I was half way across nebraska traveling to east coast when I noticed my oil pressure was ZERO on my rally pack . Lucky I was near a chevy dealer and had them put a mechanical gauge on it and it was normal. At a nearby "Kmart" purchased a mechanical gauge with plastic line, connected it up in the parking lot and drove it the remainder of the trip without any issues. Bottom line (shouldn't done it) but replaced the in dash gauge/sender with the mechanical and has been there for the last~ 40 yrs! Still have the intention to replace the gauge someday...so don't have one to check :-(. What was the ohms reading from terminal to outside cover on the sender. Looked in my manuals and they did not include the rally gauge troubleshooting. :frown3: Will go to my attic and look in my parts box and see if one is still there. The ohms reading you got is way off from what it should be, is it possible they gave you a sender for the idiot light configuration??


----------



## cij911 (Oct 25, 2017)

the65gto said:


> I was half way across nebraska traveling to east coast when I noticed my oil pressure was ZERO on my rally pack . Lucky I was near a chevy dealer and had them put a mechanical gauge on it and it was normal. At a nearby "Kmart" purchased a mechanical gauge with plastic line, connected it up in the parking lot and drove it the remainder of the trip without any issues. Bottom line (shouldn't done it) but replaced the in dash gauge/sender with the mechanical and has been there for the last~ 40 yrs! Still have the intention to replace the gauge someday...so don't have one to check :-(. What was the ohms reading from terminal to outside cover on the sender. Looked in my manuals and they did not include the rally gauge troubleshooting. :frown3: Will go to my attic and look in my parts box and see if one is still there. The ohms reading you got is way off from what it should be, is it possible they gave you a sender for the idiot light configuration??

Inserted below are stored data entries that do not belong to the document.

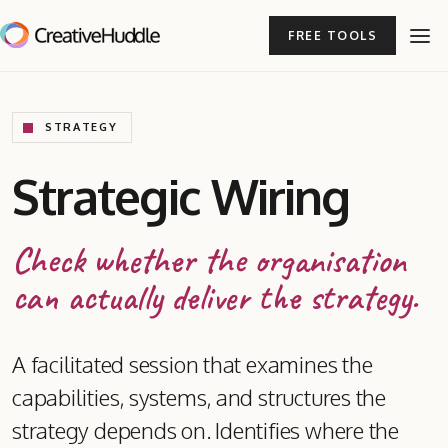
FREE TOOLS
STRATEGY
Strategic Wiring
Check whether the organisation
can actually deliver the strategy.
A facilitated session that examines the
capabilities, systems, and structures the
strategy depends on. Identifies where the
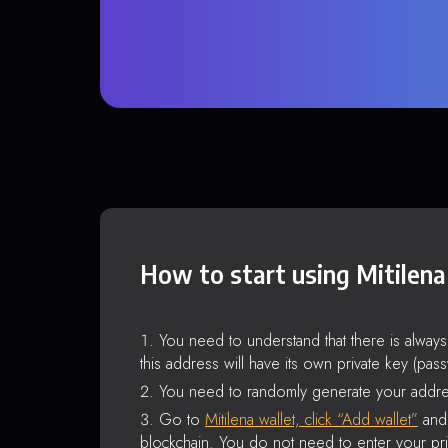
How to start using Mitilena
You need to understand that there is alway
this address will have its own private key (pas
You need to randomly generate your addre
Go to
Mitilena wallet, click “Add wallet”
and 
blockchain. You do not need to enter your pri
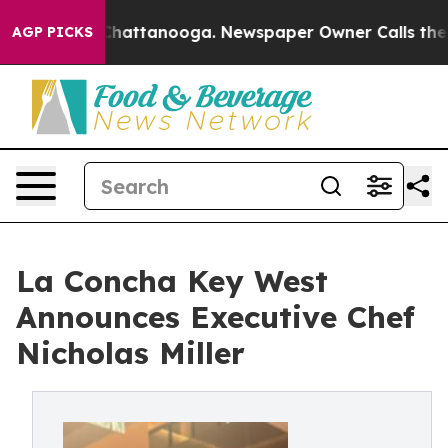
os in Chattanooga. Newspaper Owner Calls the People
AGP PICKS
La Concha Key West
Announces Executive Chef
Nicholas Miller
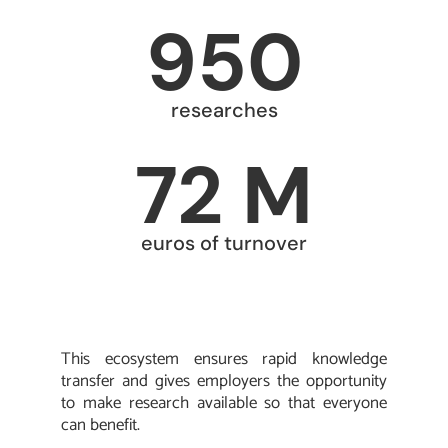
950
researches
72 M
euros of turnover
This ecosystem ensures rapid knowledge
transfer and gives employers the opportunity
to make research available so that everyone
can benefit.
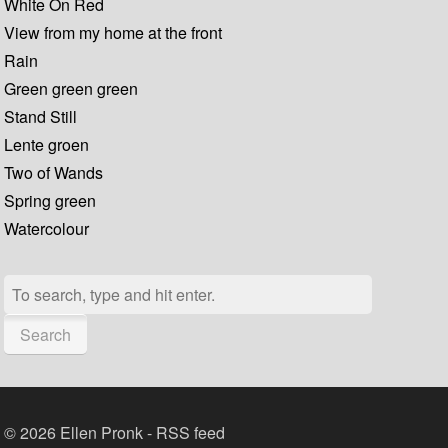
White On Red
View from my home at the front
Rain
Green green green
Stand Still
Lente groen
Two of Wands
Spring green
Watercolour
Search
© 2026 Ellen Pronk -
RSS feed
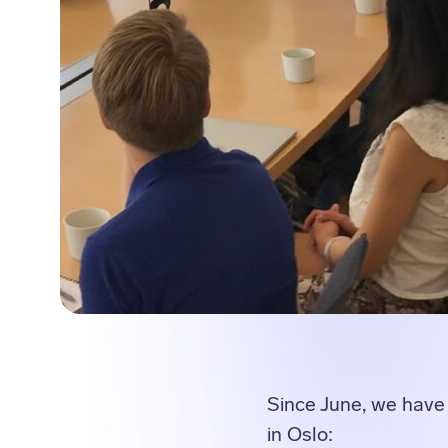
Since June, we have 
in Oslo:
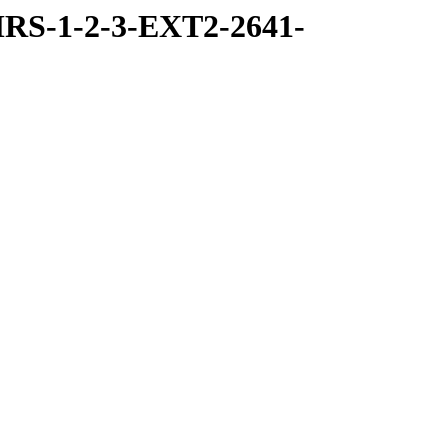
RS-1-2-3-EXT2-2641-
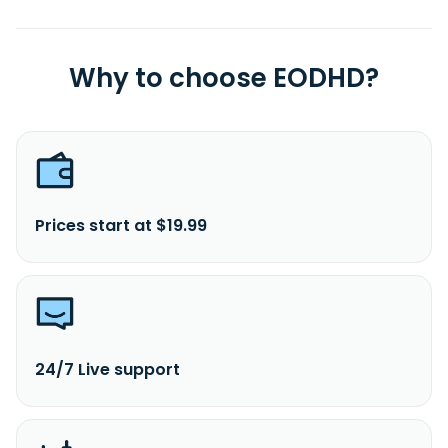
Why to choose EODHD?
Prices start at $19.99
24/7 Live support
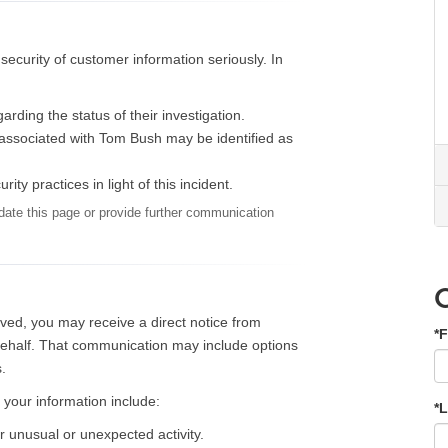
ecurity of customer information seriously. In
rding the status of their investigation.
y, associated with Tom Bush may be identified as
ty practices in light of this incident.
ate this page or provide further communication
lved, you may receive a direct notice from
*F
 behalf. That communication may include options
.
 your information include:
*
r unusual or unexpected activity.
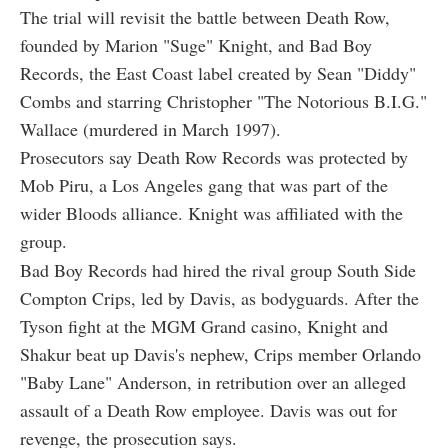
The trial will revisit the battle between Death Row,
founded by Marion "Suge" Knight, and Bad Boy
Records, the East Coast label created by Sean "Diddy"
Combs and starring Christopher "The Notorious B.I.G."
Wallace (murdered in March 1997).
Prosecutors say Death Row Records was protected by
Mob Piru, a Los Angeles gang that was part of the
wider Bloods alliance. Knight was affiliated with the
group.
Bad Boy Records had hired the rival group South Side
Compton Crips, led by Davis, as bodyguards. After the
Tyson fight at the MGM Grand casino, Knight and
Shakur beat up Davis's nephew, Crips member Orlando
"Baby Lane" Anderson, in retribution over an alleged
assault of a Death Row employee. Davis was out for
revenge, the prosecution says.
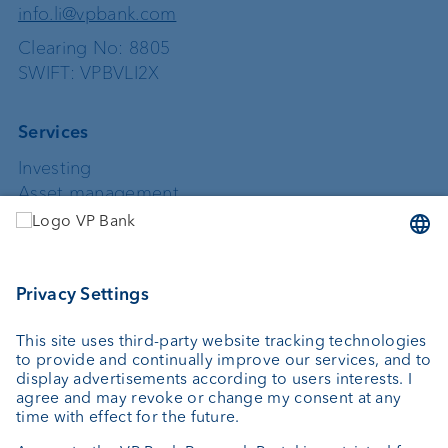
info.li@vpbank.com
Clearing No: 8805
SWIFT: VPBVLI2X
Services
Investing
Asset management
Wealth planning
Custodian bank
External asset managers
Private Label Fonds
Investment consulting
About us
Portrait
Jobs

Definitely the "correct" part. I am wondering if the unit is not properly grounding to the block and that is causing the high readings (the only thing I can think of). I have one lead of the ohm meter on the terminal and the other lead on the battery post.

Thanks

chris


----------



## the65gto (Oct 9, 2008)

cij911 said:


> Definitely the "correct" part. I am wondering if the unit is not properly grounding to the block and that is causing the high readings (the only thing I can think of). I have one lead of the ohm meter on the terminal and the other lead on the battery post.
> 
> Thanks
> 
> chris












Excuse my " illustration " you would eliminate any possible resistance if you did the measurement like this?? If it measures correctly like this, then I would troubleshoot from the female section of the filter to the neg terminal of the battery.?? p.s. nutin in my parts box :-(


----------



## cij911 (Oct 25, 2017)

the65gto said:


> Excuse my " illustration " you would eliminate any possible resistance if you did the measurement like this?? If it measures correctly like this, then I would troubleshoot from the female section of the filter to the neg terminal of the battery.?? p.s. nutin in my parts box :-(


Sorry I am confused:nerd:.....


----------



## the65gto (Oct 9, 2008)

cij911 said:


> Sorry I am confused:nerd:.....


For some reason the illustration disappeared, trying again. See attachment 114067 above??


----------



## cij911 (Oct 25, 2017)

the65gto said:


> For some reason the illustration disappeared, trying again. See attachment 114067 above??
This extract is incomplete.